If elected, I will be an approachable, open-door representative, unlike the incumbent.

I am honored that one person who emailed me after reading my book is now endorsing my candidacy. He was humble then and remains so today. Only after trading several emails in 2016 did I realize this reader was a … Nobel Laureate in Economics at the University of Chicago.

His name: Professor Roger Myerson.

Prof. Myerson, a University of Chicago economist and an expert on game theory, was named Monday one of three winners of the 2007 Nobel Memorial Prize in Economic Sciences.

He was recognized for his contributions to mechanism design theory… The theory allows for people to distinguish situations in which markets work well from those in which they do not. It has helped economists identify efficient trading mechanisms, regulation schemes and voting procedures.
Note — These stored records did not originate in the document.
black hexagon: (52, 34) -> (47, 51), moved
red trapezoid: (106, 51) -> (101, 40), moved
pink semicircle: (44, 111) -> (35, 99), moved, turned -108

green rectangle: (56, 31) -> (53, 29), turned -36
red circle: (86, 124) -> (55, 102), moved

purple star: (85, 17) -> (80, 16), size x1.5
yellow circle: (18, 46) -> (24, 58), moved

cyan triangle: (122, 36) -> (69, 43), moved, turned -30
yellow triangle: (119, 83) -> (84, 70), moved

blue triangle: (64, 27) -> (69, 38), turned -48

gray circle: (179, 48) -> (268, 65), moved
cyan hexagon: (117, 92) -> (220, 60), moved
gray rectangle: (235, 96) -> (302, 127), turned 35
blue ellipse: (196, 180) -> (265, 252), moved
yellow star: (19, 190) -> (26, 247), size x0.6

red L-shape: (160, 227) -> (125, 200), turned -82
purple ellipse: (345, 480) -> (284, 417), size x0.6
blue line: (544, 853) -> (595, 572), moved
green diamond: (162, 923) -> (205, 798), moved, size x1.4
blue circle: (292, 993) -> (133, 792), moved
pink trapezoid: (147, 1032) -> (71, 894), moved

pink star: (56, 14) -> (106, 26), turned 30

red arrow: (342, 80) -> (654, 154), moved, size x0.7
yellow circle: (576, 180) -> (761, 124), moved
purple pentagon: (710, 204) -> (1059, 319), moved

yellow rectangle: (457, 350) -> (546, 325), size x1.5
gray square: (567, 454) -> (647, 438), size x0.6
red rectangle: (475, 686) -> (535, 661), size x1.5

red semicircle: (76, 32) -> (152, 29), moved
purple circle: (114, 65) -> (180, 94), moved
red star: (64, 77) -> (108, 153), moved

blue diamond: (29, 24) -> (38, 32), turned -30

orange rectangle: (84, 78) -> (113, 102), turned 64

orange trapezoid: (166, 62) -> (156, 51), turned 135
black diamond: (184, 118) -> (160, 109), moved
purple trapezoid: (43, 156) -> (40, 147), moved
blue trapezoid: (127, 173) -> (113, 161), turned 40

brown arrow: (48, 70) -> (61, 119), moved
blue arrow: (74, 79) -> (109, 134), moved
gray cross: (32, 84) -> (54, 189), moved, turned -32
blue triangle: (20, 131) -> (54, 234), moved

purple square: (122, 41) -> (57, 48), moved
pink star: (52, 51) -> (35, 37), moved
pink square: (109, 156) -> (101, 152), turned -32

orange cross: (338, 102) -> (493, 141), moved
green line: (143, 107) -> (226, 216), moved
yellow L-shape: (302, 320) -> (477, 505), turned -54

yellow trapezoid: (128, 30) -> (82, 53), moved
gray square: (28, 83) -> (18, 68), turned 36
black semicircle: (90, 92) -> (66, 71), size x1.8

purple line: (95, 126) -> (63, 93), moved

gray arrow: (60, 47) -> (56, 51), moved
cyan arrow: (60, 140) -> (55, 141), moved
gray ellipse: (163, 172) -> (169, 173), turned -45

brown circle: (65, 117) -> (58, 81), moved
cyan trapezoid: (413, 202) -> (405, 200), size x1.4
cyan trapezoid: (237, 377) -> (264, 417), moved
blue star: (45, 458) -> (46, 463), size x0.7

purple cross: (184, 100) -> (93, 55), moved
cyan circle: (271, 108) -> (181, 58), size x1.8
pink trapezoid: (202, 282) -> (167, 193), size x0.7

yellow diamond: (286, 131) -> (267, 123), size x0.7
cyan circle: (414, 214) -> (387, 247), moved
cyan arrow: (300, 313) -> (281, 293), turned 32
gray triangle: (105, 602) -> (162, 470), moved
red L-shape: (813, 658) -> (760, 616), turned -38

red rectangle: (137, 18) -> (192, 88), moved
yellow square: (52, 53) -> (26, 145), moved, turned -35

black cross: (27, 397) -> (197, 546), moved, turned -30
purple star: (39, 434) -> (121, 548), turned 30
Today, mechanism design theory plays a central role in many areas of economics and parts of political science.

‘The theory of mechanism design seeks to understand how resources can be allocated in socially effective ways, even when the information needed to perform the task is spread among many individuals,’ said Phil Reny, Chair of Economics.

Roger Myerson wins 2007 Nobel Memorial Prize in Economics,” University of Chicago, 15 October 2007.


We subsequently wrote a joint piece on state-building and national security priorities in a Sunday edition of the Wall Street Journal and have since stayed in touch.



Roger has kept writing on important topics (see his recent piece in The Hill, linked below). I am looking forward to more joint projects as our nation moves toward policies that better safeguard our national security and public health in a time of global pandemic. (Incidentally, both Roger and I are also fans of good sci-fi writing.)

I hope you will take time to listen to Dr. Myerson’s endorsement and his Nobel acceptance speech.

Dr. Roger Myerson Endorses Kael Weston for Congress




This campaign has always been about the big changes we need in our state and country, starting November 3rd. Professor Roger Myerson is a true national and global asset. I am honored to have his support.

Thank each of you, as well. Every dollar and every hour of volunteer work and spreading word about our campaign moves us closer to our shared goal: overdue and urgent democratic accountability this election—and the beginning of a better future in these anxious times.

Toxic Trumpism needs to depart our White House. And collaborating Trumpists, like Chris Stewart, need to be voted out of office. Then, I believe, we will see a new and more positive political dawn, one we will not take for granted.

Until then our task this election year remains. Abraham Lincoln perhaps put it best:

“We the people are the rightful masters of both Congress and the courts, not to overthrow the Constitution but to overthrow the men who pervert the Constitution.”